After a pause during which Smythe feared the connection to the starship had been lost, he asked “Sir? What were you going to say?”
“Give me a minute, I’m thinking.”
“We might not have a minute, Sir.”
“Oh for-” There was the sound of a hand slapping a forehead. “I’m an idiot. Smythe, do not argue with me, you don’t have time. Skippy, I know you can’t hack into the moonbase AI yet, but can you intercept communications?”
“Um, yes, I assume you mean communications between the fighters and the moonbase? The Falcon is n
ot positioned between the fighters and their base, but I can intercept signals. I must warn that if you are thinking of a crazy stunt like blowing up those fighters-”
“Nope. Listen, if those fighters flew a nice, straight, predictable course, could you compensate for how they distort the stealth field?”
“Uh, yeah, duh. The problem is those fighter jocks think this is Top Gun and they-”
“Shut up and do what I tell you,” Bishop blurted out. “Fake a message from the base that instructs the fighters to fly straight, whatever course is best for your prediction work.

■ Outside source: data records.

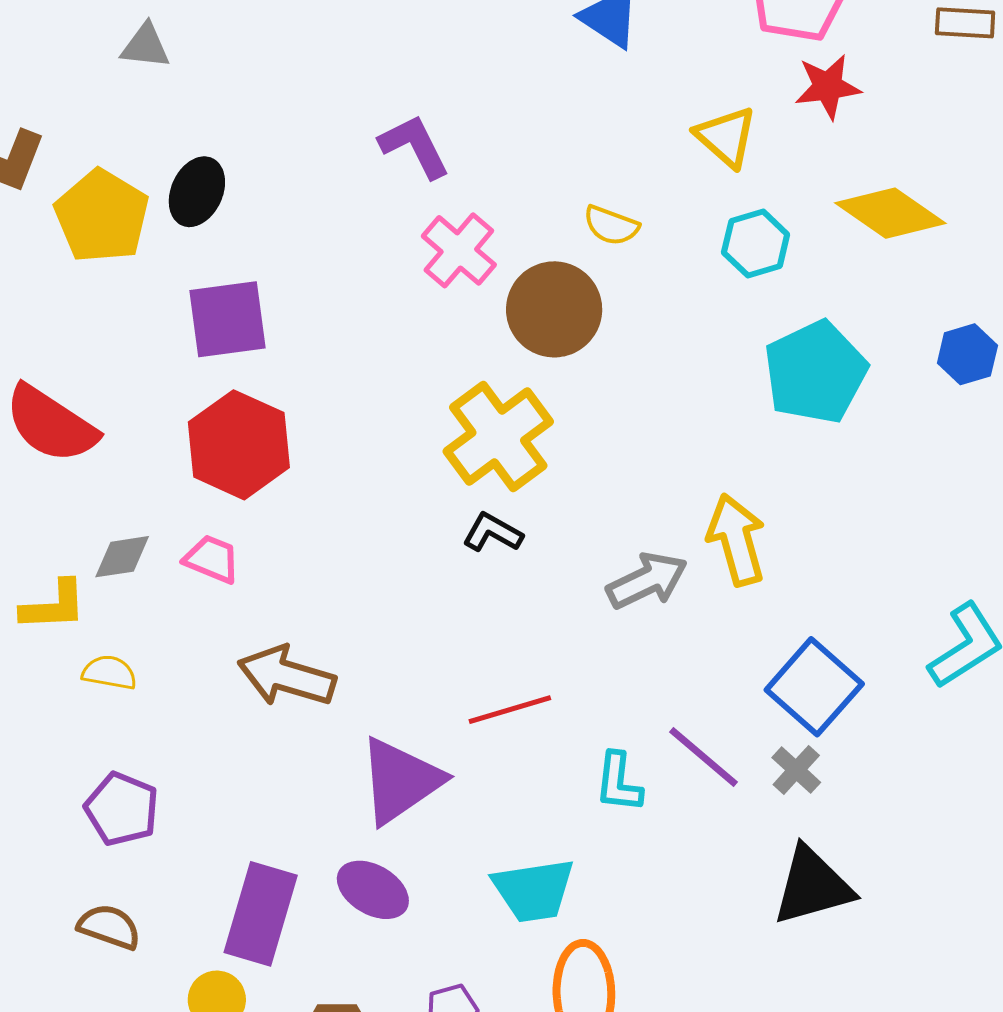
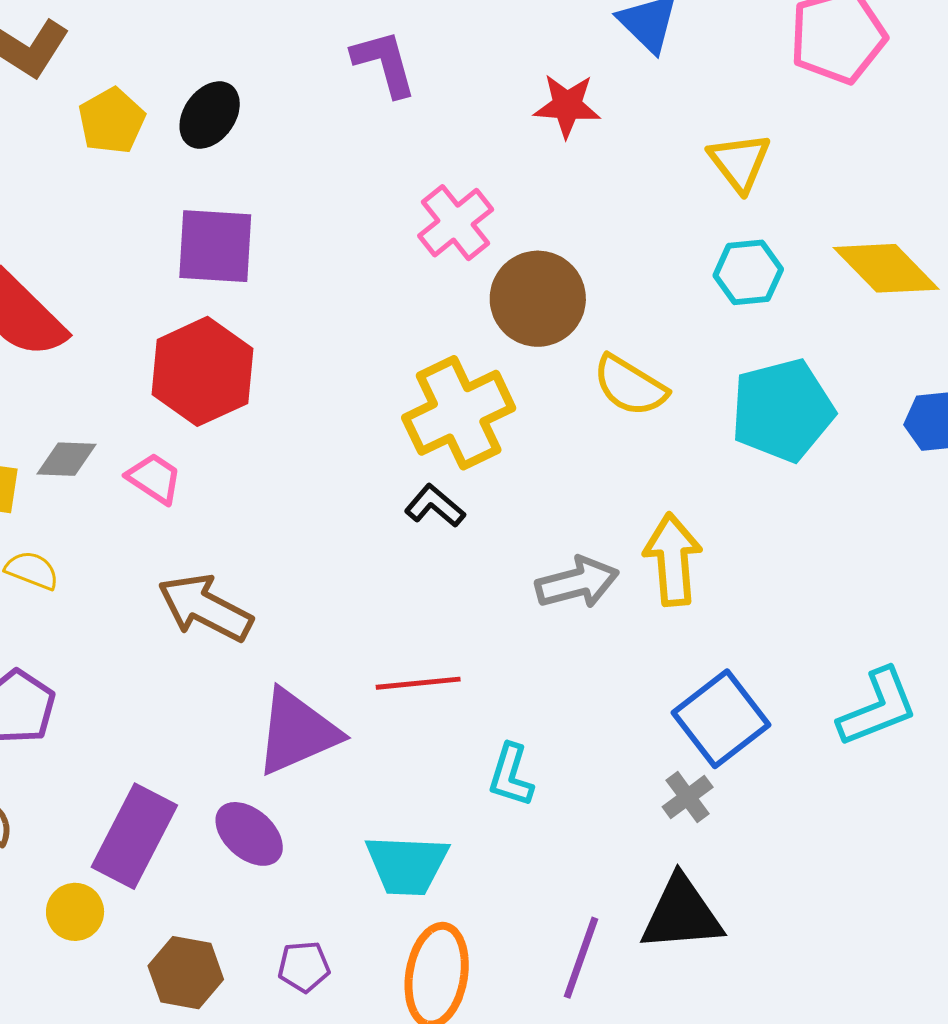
red star: (828, 87) -> (567, 106), moved
purple L-shape: (414, 146) -> (384, 63), moved
yellow pentagon: (102, 216) -> (112, 121), size x0.7
yellow semicircle: (611, 225) -> (630, 386), moved, size x1.4
purple line: (703, 757) -> (581, 958), moved, turned 58

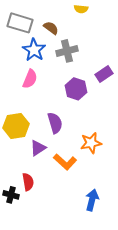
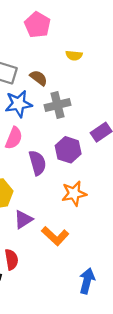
blue star: (34, 50) -> (19, 104), turned 30
purple semicircle: (55, 123) -> (37, 163), moved
orange star: (91, 143) -> (74, 193), moved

Tell the fighters some bullshit like the base wants to test the sensor field, something like that.” The critical value hit ninety seven percent while the Flying Dutchman’s captain spoke. “Also fake a message from the fighters to base that their dogfighting is over, and the flight leader intends to see how the newbie pilot can fly a straight course, or whatever you think the moonbase duty officer would believe. You can do that?”
“Doing it now,” Skippy’s voice held more than a bit of admiration. “Joe, you have a genius for getting the enemy to do what we want them to do, and make them think it was their idea.”
“Uh huh, great. Save your congratulations for after the Falcon gets to the surface.”
Smythe watched the displayed number almost immediately drop into the fifty percent range, then down to fluctuate in the mid- to upper-twenties. “That is better than it was before the fighters launched,” he observed with carefully controlled words, concealing the after-effects of his adrenaline surge from his team.
“Yup,” Skippy agreed like it was the most obvious thing in the universe. “With those fighters flying a straight course at a steady velocity, I can remotely observe how they are distorting the field at their location, that allows me to better predict the shape of the field at your position. Those fighters are actually helping us. Whatever prayer you said, it was a good one.”